-------- SOURCE INFORMATION --------
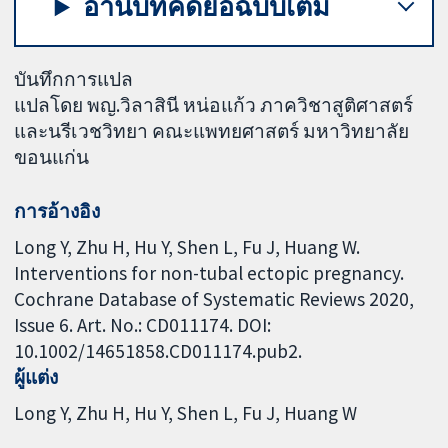
อ่านบทคัดย่อฉบับเต็ม
บันทึกการแปล
แปลโดย พญ.วิลาสินี หน่อแก้ว ภาควิชาสูติศาสตร์
และนรีเวชวิทยา คณะแพทยศาสตร์ มหาวิทยาลัย
ขอนแก่น
การอ้างอิง
Long Y, Zhu H, Hu Y, Shen L, Fu J, Huang W.
Interventions for non-tubal ectopic pregnancy.
Cochrane Database of Systematic Reviews 2020,
Issue 6. Art. No.: CD011174. DOI:
10.1002/14651858.CD011174.pub2.
ผู้แต่ง
Long Y
Zhu H
Hu Y
Shen L
Fu J
Huang W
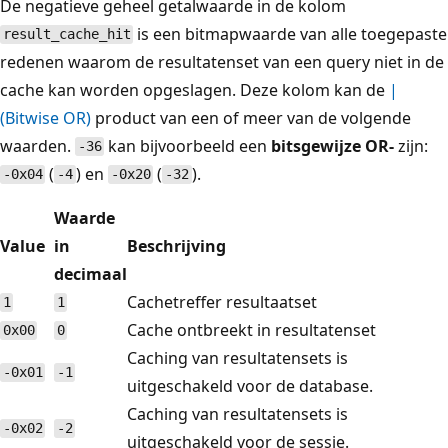
De negatieve geheel getalwaarde in de kolom
is een bitmapwaarde van alle toegepaste
result_cache_hit
redenen waarom de resultatenset van een query niet in de
cache kan worden opgeslagen. Deze kolom kan de
|
(Bitwise OR)
product van een of meer van de volgende
waarden.
kan bijvoorbeeld een
bitsgewijze OR-
zijn:
-36
(
) en
(
).
-0x04
-4
-0x20
-32
Waarde
Value
in
Beschrijving
decimaal
Cachetreffer resultaatset
1
1
Cache ontbreekt in resultatenset
0x00
0
Caching van resultatensets is
-0x01
-1
uitgeschakeld voor de database.
Caching van resultatensets is
-0x02
-2
uitgeschakeld voor de sessie.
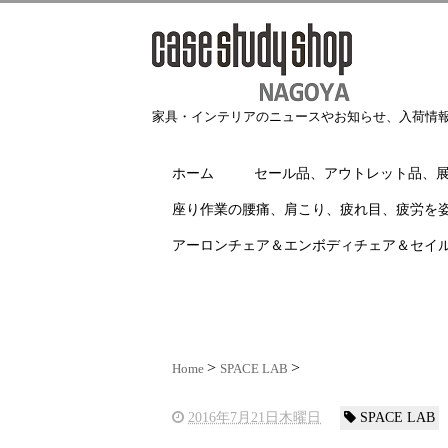
家具・インテリアのニュースやお知らせ、入荷情
ホーム
セール品、アウトレット品、
座り作業の腰痛、肩こり、疲れ目、疲労を
アーロンチェア＆エンボディチェア＆セイ
Home
SPACE LAB
2016年7月21日木曜日
SPACE LAB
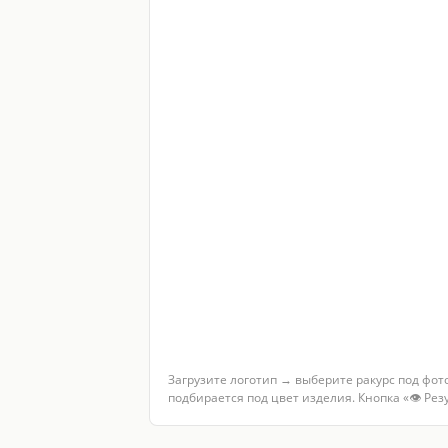
Загрузите логотип → выберите ракурс под фот
подбирается под цвет изделия. Кнопка «👁 Ре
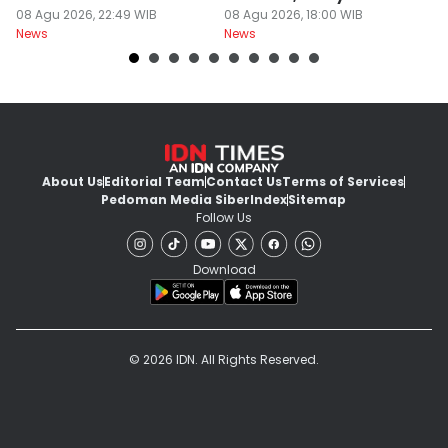
Gedung
08 Agu 2026, 22:49 WIB
Ikut Terdampak
08 Agu 2026, 18:00 WIB
K
08
News
News
Ne
About Us
Editorial Team
Contact Us
Terms of Services
Pedoman Media Siber
Index
Sitemap
Follow Us
Download
© 2026 IDN. All Rights Reserved.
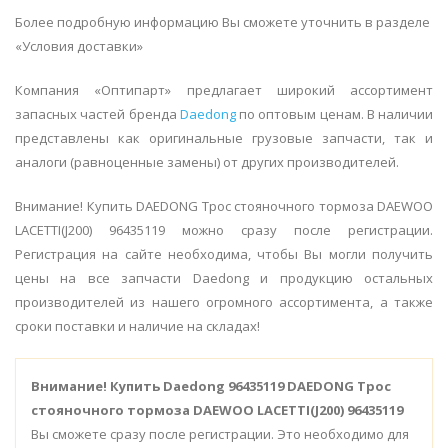
Более подробную информацию Вы сможете уточнить в разделе
«Условия доставки»
Компания «Оптипарт» предлагает широкий ассортимент
запасных частей бренда
Daedong
по оптовым ценам. В наличии
представлены как оригинальные грузовые запчасти, так и
аналоги (равноценные замены) от других производителей.
Внимание! Купить DAEDONG Трос стояночного тормоза DAEWOO
LACETTI(J200) 96435119 можно сразу после регистрации.
Регистрация на сайте необходима, чтобы Вы могли получить
цены на все запчасти Daedong и продукцию остальных
производителей из нашего огромного ассортимента, а также
сроки поставки и наличие на складах!
Внимание!
Купить Daedong 96435119 DAEDONG Трос
стояночного тормоза DAEWOO LACETTI(J200) 96435119
Вы сможете сразу после регистрации. Это необходимо для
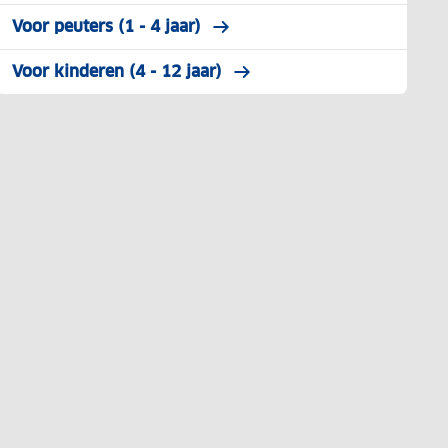
Voor peuters (1 - 4 jaar)
Voor kinderen (4 - 12 jaar)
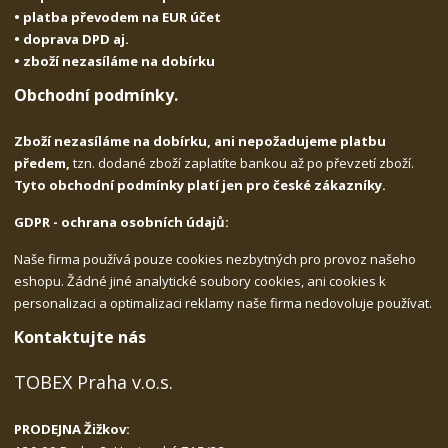
• platba převodem na EUR účet
• doprava DPD aj.
• zboží nezasíláme na dobírku
Obchodní podmínky.
Zboží nezasíláme na dobírku, ani nepožadujeme platbu
předem,
tzn. dodané zboží zaplatíte bankou až po převzetí zboží.
Tyto obchodní podmínky platí jen pro české zákazníky.
GDPR - ochrana osobních údajů:
Naše firma používá pouze cookies nezbytných pro provoz našeho
eshopu. Žádné jiné analytické soubory cookies, ani cookies k
personalizaci a optimalizaci reklamy naše firma nedovoluje používat.
Kontaktujte nás
TOBEX Praha v.o.s.
PRODEJNA Žižkov:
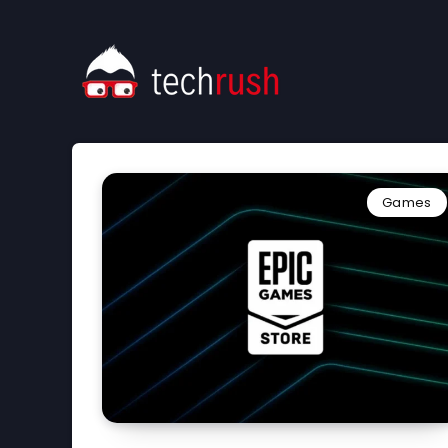
Games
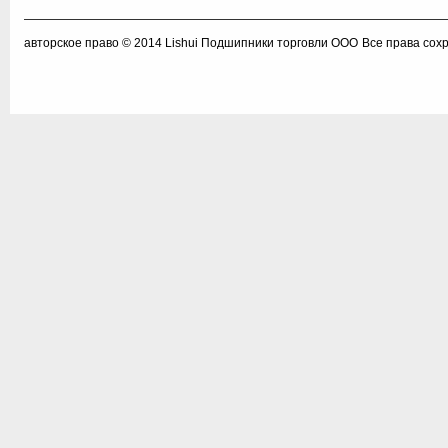
авторское право © 2014
Lishui Подшипники торговли ООО
Все права сох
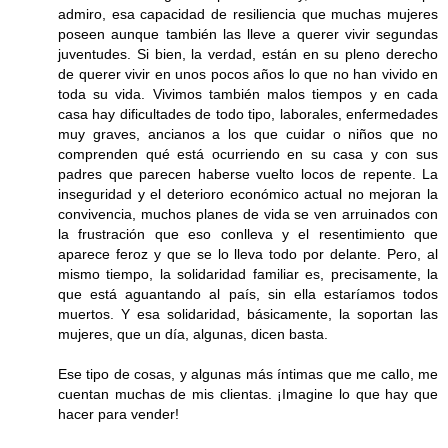
admiro, esa capacidad de resiliencia que muchas mujeres
poseen aunque también las lleve a querer vivir segundas
juventudes. Si bien, la verdad, están en su pleno derecho
de querer vivir en unos pocos años lo que no han vivido en
toda su vida. Vivimos también malos tiempos y en cada
casa hay dificultades de todo tipo, laborales, enfermedades
muy graves, ancianos a los que cuidar o niños que no
comprenden qué está ocurriendo en su casa y con sus
padres que parecen haberse vuelto locos de repente. La
inseguridad y el deterioro económico actual no mejoran la
convivencia, muchos planes de vida se ven arruinados con
la frustración que eso conlleva y el resentimiento que
aparece feroz y que se lo lleva todo por delante. Pero, al
mismo tiempo, la solidaridad familiar es, precisamente, la
que está aguantando al país, sin ella estaríamos todos
muertos. Y esa solidaridad, básicamente, la soportan las
mujeres, que un día, algunas, dicen basta.
Ese tipo de cosas, y algunas más íntimas que me callo, me
cuentan muchas de mis clientas. ¡Imagine lo que hay que
hacer para vender!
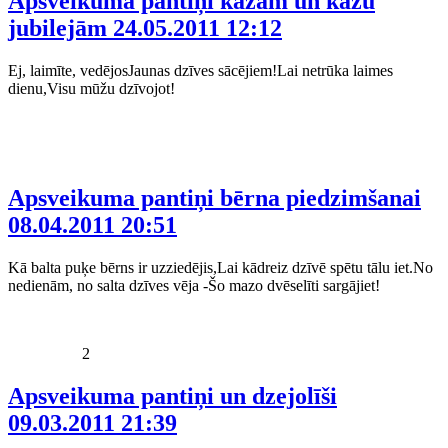
Apsveikuma pantiņi kāzām un kāzu
jubilejām
24.05.2011 12:12
Ej, laimīte, vedējosJaunas dzīves sācējiem!Lai netrūka laimes
dienu,Visu mūžu dzīvojot!
Apsveikuma pantiņi bērna piedzimšanai
08.04.2011 20:51
Kā balta puķe bērns ir uzziedējis,Lai kādreiz dzīvē spētu tālu iet.No
nedienām, no salta dzīves vēja -Šo mazo dvēselīti sargājiet!
2
Apsveikuma pantiņi un dzejolīši
09.03.2011 21:39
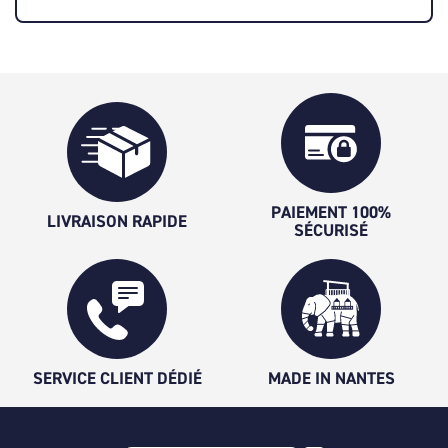
PAIEMENT 100%
LIVRAISON RAPIDE
SÉCURISÉ
SERVICE CLIENT DÉDIÉ
MADE IN NANTES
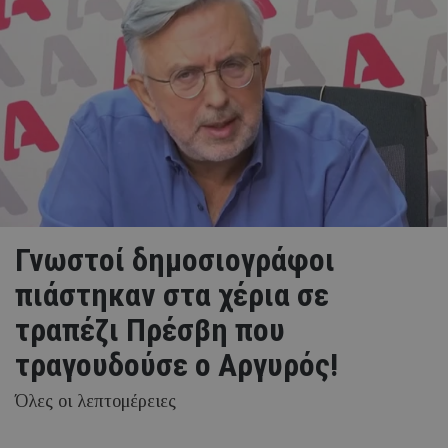
Γνωστοί δημοσιογράφοι
πιάστηκαν στα χέρια σε
τραπέζι Πρέσβη που
τραγουδούσε ο Αργυρός!
Όλες οι λεπτομέρειες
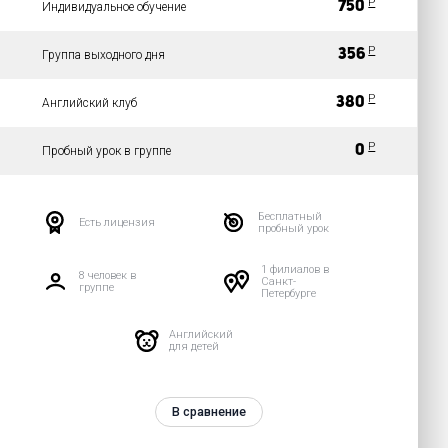
Р
750
Индивидуальное обучение
Р
356
Группа выходного дня
Р
380
Английский клуб
P
0
Пробный урок в группе
Бесплатный
Есть лицензия
пробный урок
1 филиалов в
8 человек в
Санкт-
группе
Петербурге
Английский
для детей
В сравнение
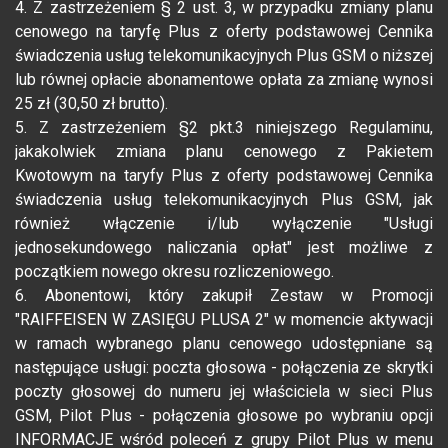
4. Z zastrzeżeniem § 2 ust. 3, w przypadku zmiany planu
cenowego na taryfę Plus z oferty podstawowej Cennika
świadczenia usług telekomunikacyjnych Plus GSM o niższej
lub równej opłacie abonamentowe opłata za zmianę wynosi
25 zł (30,50 zł brutto).
5. Z zastrzeżeniem §2 pkt.3 niniejszego Regulaminu,
jakakolwiek zmiana planu cenowego z Pakietem
Kwotowym na taryfy Plus z oferty podstawowej Cennika
świadczenia usług telekomunikacyjnych Plus GSM, jak
również włączenie i/lub wyłączenie "Usługi
jednosekundowego naliczania opłat" jest możliwe z
początkiem nowego okresu rozliczeniowego.
6. Abonentowi, który zakupił Zestaw w Promocji
"RAIFFEISEN W ZASIĘGU PLUSA 2" w momencie aktywacji
w ramach wybranego planu cenowego udostępniane są
następujące usługi: poczta głosowa - połączenia ze skrytki
poczty głosowej do numeru jej właściciela w sieci Plus
GSM, Pilot Plus - połączenia głosowe po wybraniu opcji
INFORMACJE wśród poleceń z grupy Pilot Plus w menu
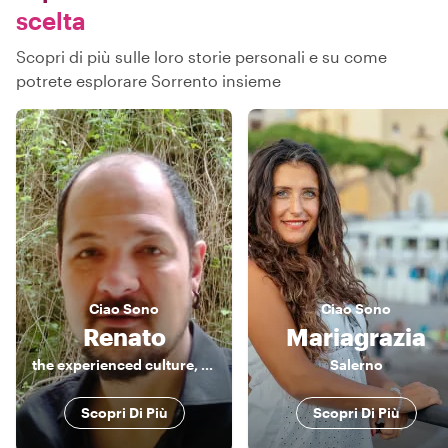
scelta
Scopri di più sulle loro storie personali e su come
potrete esplorare Sorrento insieme
Ciao
Sono
Ciao
Sono
Renato
Mariagrazia
the experienced culture, food and music lover
Salerno
Scopri Di Più
Scopri Di Più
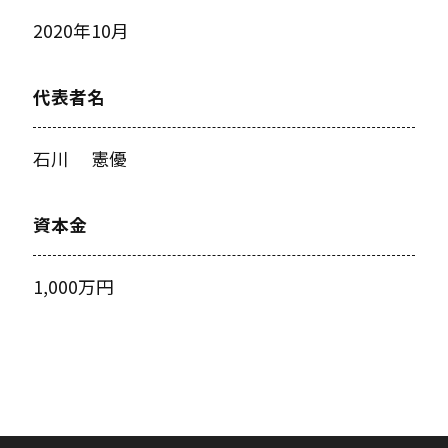
2020年10月
代表者名
石川 憲優
資本金
1,000万円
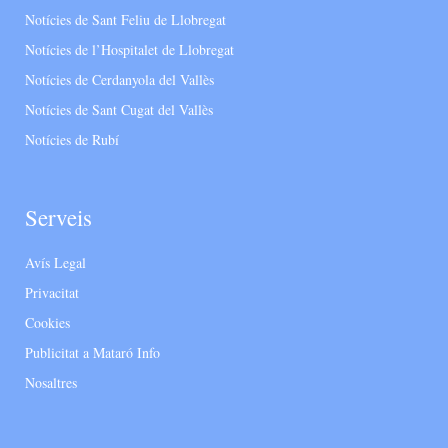
Notícies de Sant Feliu de Llobregat
Notícies de l’Hospitalet de Llobregat
Notícies de Cerdanyola del Vallès
Notícies de Sant Cugat del Vallès
Notícies de Rubí
Serveis
Avís Legal
Privacitat
Cookies
Publicitat a Mataró Info
Nosaltres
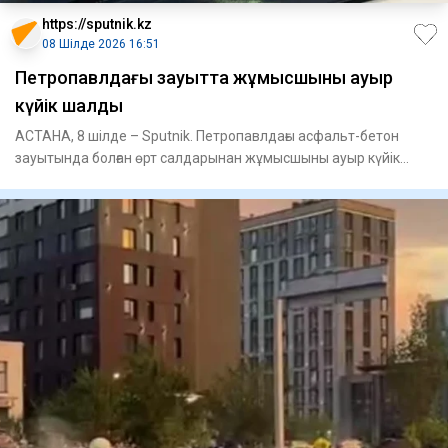
https://sputnik.kz
08 Шілде 2026 16:51
Петропавлдағы зауытта жұмысшыны ауыр
күйік шалды
АСТАНА, 8 шілде – Sputnik. Петропавлдағы асфальт-бетон
зауытында болған өрт салдарынан жұмысшыны ауыр күйік
шалды, деп х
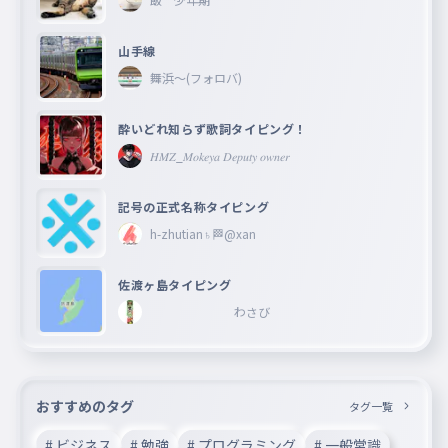
山手線
舞浜〜(フォロバ)
酔いどれ知らず歌詞タイピング！
𝐻𝑀𝑍_𝑀𝑜𝑘𝑒𝑦𝑎 𝐷𝑒𝑝𝑢𝑡𝑦 𝑜𝑤𝑛𝑒𝑟
記号の正式名称タイピング
h-zhutian♄🏁@xan
佐渡ヶ島タイピング
わさび
おすすめのタグ
タグ一覧
# ビジネス
# 勉強
# プログラミング
# 一般常識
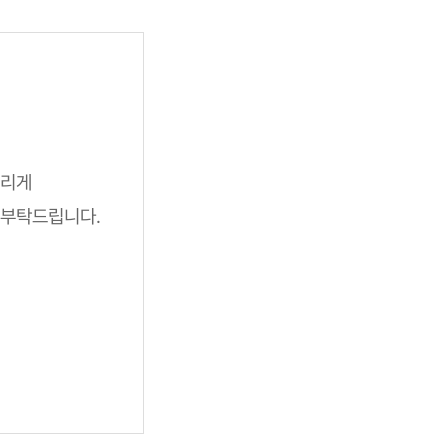
드리게
 부탁드립니다.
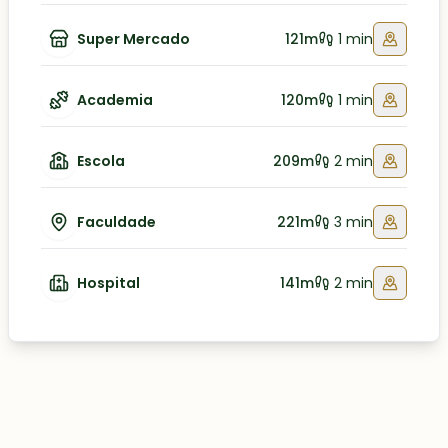
Super Mercado
121m
1 min
Academia
120m
1 min
Escola
209m
2 min
Faculdade
221m
3 min
Hospital
141m
2 min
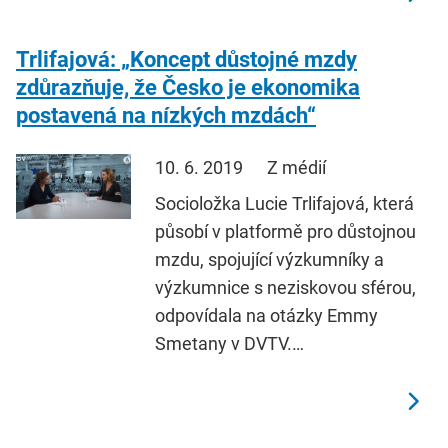
Trlifajová: „Koncept důstojné mzdy
zdůrazňuje, že Česko je ekonomika
postavená na nízkých mzdách“
10. 6. 2019
Z médií
Socioložka Lucie Trlifajová, která
působí v platformě pro důstojnou
mzdu, spojující výzkumníky a
výzkumnice s neziskovou sférou,
odpovídala na otázky Emmy
Smetany v DVTV.…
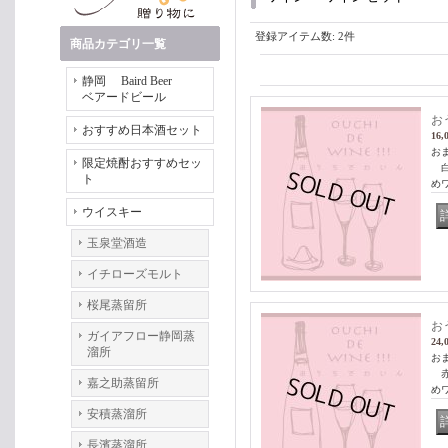
登録アイテム数
:
2件
商品カテゴリ一覧
静岡 Baird Beer
ベアードビール
お
おすすめ日本酒セット
16,
お
限定焼酎おすすめセッ
白
ト
め
ウイスキー
玉泉堂酒造
イチローズモルト
桜尾蒸留所
お
ガイアフロー静岡蒸
24,
溜所
お
赤
嘉之助蒸留所
め
安積蒸溜所
長濱蒸溜所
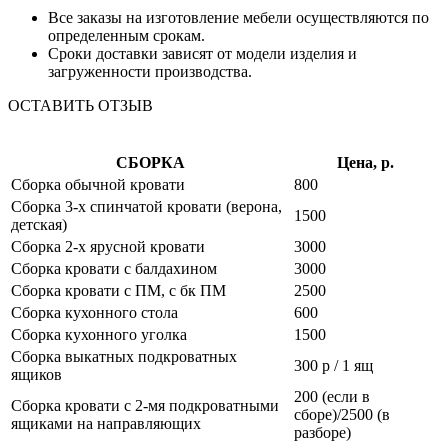
Все заказы на изготовление мебели осуществляются по
определенным срокам.
Сроки доставки зависят от модели изделия и
загруженности производства.
ОСТАВИТЬ ОТЗЫВ
СБОРКА
Цена, р.
Сборка обычной кровати
800
Сборка 3-х спинчатой кровати (верона,
1500
детская)
Сборка 2-х ярусной кровати
3000
Сборка кровати с балдахином
3000
Сборка кровати с ПМ, с бк ПМ
2500
Сборка кухонного стола
600
Сборка кухонного уголка
1500
Сборка выкатных подкроватных
300 р / 1 ящ
ящиков
200 (если в
Сборка кровати с 2-мя подкроватными
сборе)/2500 (в
ящиками на направляющих
разборе)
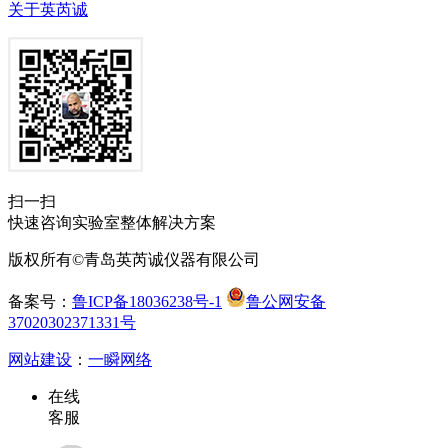
关于英芮诚
扫一扫
快速咨询实验室整体解决方案
版权所有©青岛英芮诚仪器有限公司
备案号：
鲁ICP备18036238号-1
鲁公网安备
37020302371331号
网站建设
：
一瞬网络
在线
客服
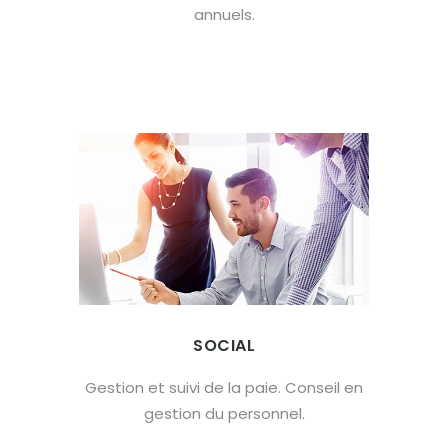
annuels.
SOCIAL
Gestion et suivi de la paie. Conseil en
gestion du personnel.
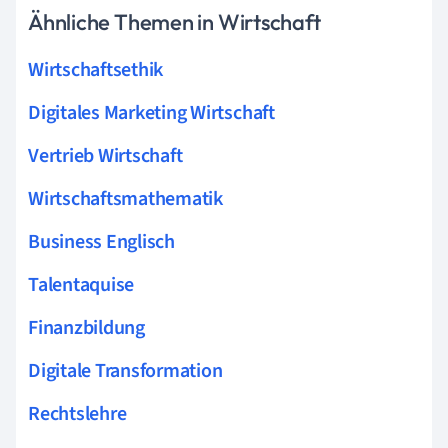
Ähnliche Themen in Wirtschaft
Wirtschaftsethik
Digitales Marketing Wirtschaft
Vertrieb Wirtschaft
Wirtschaftsmathematik
Business Englisch
Talentaquise
Finanzbildung
Digitale Transformation
Rechtslehre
--------
*EXERCISE INSTRUCTIONS:* From the records above, transcribe only the stretch from the line with "Более подробную информацию" through the line with "que está aguantando", keeping both ends. Omit pictures.

*FINISHED TASK:*
Более подробную информацию Вы сможете уточнить в разделе
«Условия доставки»
Компания «Оптипарт» предлагает широкий ассортимент
запасных частей бренда
Daedong
по оптовым ценам. В наличии
представлены как оригинальные грузовые запчасти, так и
аналоги (равноценные замены) от других производителей.
Внимание! Купить DAEDONG Трос стояночного тормоза DAEWOO
LACETTI(J200) 96435119 можно сразу после регистрации.
Регистрация на сайте необходима, чтобы Вы могли получить
цены на все запчасти Daedong и продукцию остальных
производителей из нашего огромного ассортимента, а также
сроки поставки и наличие на складах!
Внимание!
Купить Daedong 96435119 DAEDONG Трос
стояночного тормоза DAEWOO LACETTI(J200) 96435119
Вы сможете сразу после регистрации. Это необходимо для
Voor peuters (1 - 4 jaar)
Voor kinderen (4 - 12 jaar)
• platba převodem na EUR účet
• doprava DPD aj.
• zboží nezasíláme na dobírku
Obchodní podmínky.
Zboží nezasíláme na dobírku, ani nepožadujeme platbu
předem,
tzn. dodané zboží zaplatíte bankou až po převzetí zboží.
Tyto obchodní podmínky platí jen pro české zákazníky.
GDPR - ochrana osobních údajů:
Naše firma používá pouze cookies nezbytných pro provoz našeho
eshopu. Žádné jiné analytické soubory cookies, ani cookies k
personalizaci a optimalizaci reklamy naše firma nedovoluje používat.
Kontaktujte nás
TOBEX Praha v.o.s.
PRODEJNA Žižkov:
Games
авторское право © 2014
Lishui Подшипники торговли ООО
Все права сох
admiro, esa capacidad de resiliencia que muchas mujeres
poseen aunque también las lleve a querer vivir segundas
juventudes. Si bien, la verdad, están en su pleno derecho
de querer vivir en unos pocos años lo que no han vivido en
toda su vida. Vivimos también malos tiempos y en cada
casa hay dificultades de todo tipo, laborales, enfermedades
muy graves, ancianos a los que cuidar o niños que no
comprenden qué está ocurriendo en su casa y con sus
padres que parecen haberse vuelto locos de repente. La
inseguridad y el deterioro económico actual no mejoran la
convivencia, muchos planes de vida se ven arruinados con
la frustración que eso conlleva y el resentimiento que
aparece feroz y que se lo lleva todo por delante. Pero, al
mismo tiempo, la solidaridad familiar es, precisamente, la
que está aguantando al país, sin ella estaríamos todos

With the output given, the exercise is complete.